More from the SHOT Show

For quite some time now the .50 caliber has been the bullet of choice for long range target interdiction.  It has served very well.  Its maximum range is around five miles, maximum effective range much shorter than that, but still quite adequate.  This round has been around for a very long time.  The primary weapon using the round was and is the .50 BMG (Browning Machine Gun) designed by John Browning.  Affectionately called Ma Deuce by the troops (the official nomenclature is M-2), it was first used extensively in WW II and continues in service to the present day.  In its machine gun configuration it is an area weapon, that is, its beaten zone (where the majority of the bullets will strike) is reasonably large.  You want that in a machine gun - it makes little sense to send one bullet after another into the same target.  However, it was also noted by sharp-eyed users that the bullet, which because of the relatively slow rate of fire of the M-2 could be shot single fire by trigger manipulation, was inherently very accurate on its own.  Field expedient modifications followed.  In my camp in '66 we bolted a hunting scope side-saddle on the M-2 and used it to engage targets in the mountains surrounding the camp.  It made the enemy much more cautious about exposing themselves.  Hit directly, I don't believe there are any survivable wounds from the .50.
Which brings up a point.  Common (incorrect) wisdom has it that use of the .50 as an antipersonnel weapon is forbidden in the Geneva Convention.  I used to believe that as well, so we justified its use by saying we weren't shooting at the person, but at the military equipment he was carrying.  Later on I talked to a high-ranking Pentagon lawyer who assured me that the common wisdom was mistaken.
Anyway, a very smart weapons maker named Ronnie Barrett decided that what was needed was a precision rifle designed for the .50.  In this there was precedent - antitank rifles shooting the .50 were used by U.S. and British forces as far back as WW II.  The first problem  was the recoil.  Build a light enough weapon for a soldier to reasonably be able to carry and the recoil from the .50 is punishing, to say the least.  A broken collar bone would not be unusual.  To offset the recoil Barrett designed a muzzle brake that redirected the expelled gases to the rear, thus offsetting the ferocious recoil.  The second problem was to design a weapon that was sturdy enough to handle the effect of what is, in reality, an explosion of some force, while still maintaining a weapon light enough to carry.  The result was the Barrett .50 in various configurations (semi-automatic, single shot, bolt action) that met those parameters, but was still no lightweight.  Tests followed, Special Operations Forces and the Marines were early customers, but the weapon didn't really come into its own until the Global War on Terror.

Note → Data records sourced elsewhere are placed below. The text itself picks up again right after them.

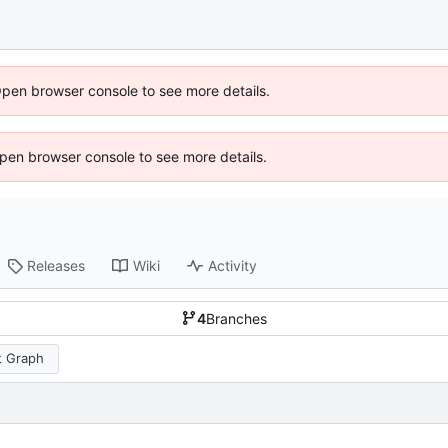
Open browser console to see more details.
 Open browser console to see more details.
Releases
Wiki
Activity
4
Branches
 Graph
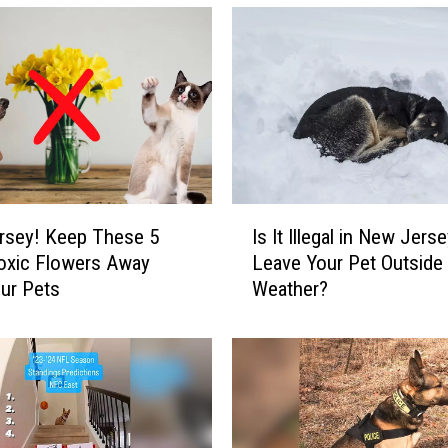
I
rsey! Keep These 5
Is It Illegal in New Jerse
s
oxic Flowers Away
Leave Your Pet Outside 
I
ur Pets
Weather?
t
I
l
l
e
g
a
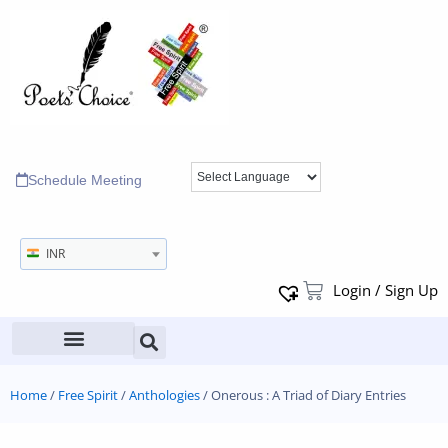
Schedule Meeting
INR
Login / Sign Up
Home
/
Free Spirit
/
Anthologies
/ Onerous : A Triad of Diary Entries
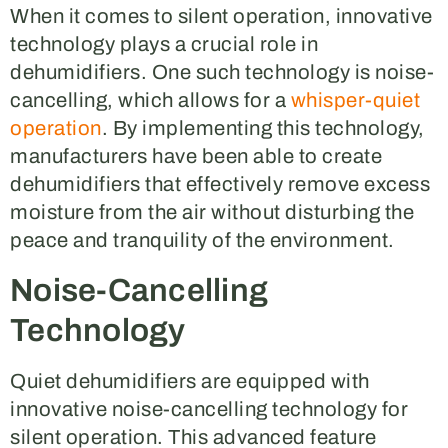
When it comes to silent operation, innovative
technology plays a crucial role in
dehumidifiers. One such technology is noise-
cancelling, which allows for a
whisper-quiet
operation
. By implementing this technology,
manufacturers have been able to create
dehumidifiers that effectively remove excess
moisture from the air without disturbing the
peace and tranquility of the environment.
Noise-Cancelling
Technology
Quiet dehumidifiers are equipped with
innovative noise-cancelling technology for
silent operation. This advanced feature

And therein came the next problem.  As stated, the weapon itself, with scope, accessories, etc, is no lightweight.  The ammunition itself is quite heavy.  Add this to the equipment the shooter is already carrying (anywhere from 80 to 100 pounds), put him at 8,000 feet or more in the Hindu Kush, and you've got a problem.  As mentioned in an earlier post, the standard military precision weapon until recently was in .308, good out to 600 meters.  The enemy quickly learned to engage at distances past that with machine guns and mortars.  .300 Winchester Magnum, recently adopted, will carry you out to a thousand, but oftentimes the engagements are far past that range.  The .50 was the only answer.
Until the .338 Lapua.  And that was the real story at this year's SHOT Show.  But more about that in the next post.

Another story.  If you spent any time at all in Special Forces, you were sooner or later going to be sent to language school, generally at the Defense Language Institute in Monterey, California.  Most of us welcomed the assignment - it was a six month to year break (depending on the language) from deployment or the incessant training that took place between deployments.  My first language was French, then Russian, and finally Spanish.  With any luck you got an assignment thereafter that let you use the training.  Sometimes you did not, and inevitably the proficiency degraded.
After retirement, and finding out very quickly that the civilian world didn't have a lot of use for my peculiar skills, I accepted an assignment training a special battalion in Saudi Arabia, staying there for three years.  Most, if not all, of my fellow instructors were former S.F.  Old friendships were renewed, new ones made.  Two in particular, whom I'll call Brooke and Billy, and I hung together.  At one point we decided to take a short break and caught a flight to Bangkok.  We flew on Saudia, which was an interesting experience since most of our fellow passengers were Saudis.  At one point I smelled something burning, only to observe one of our fellow passengers firing up a CampingGaz propane stove in the aisle, boiling water for chai.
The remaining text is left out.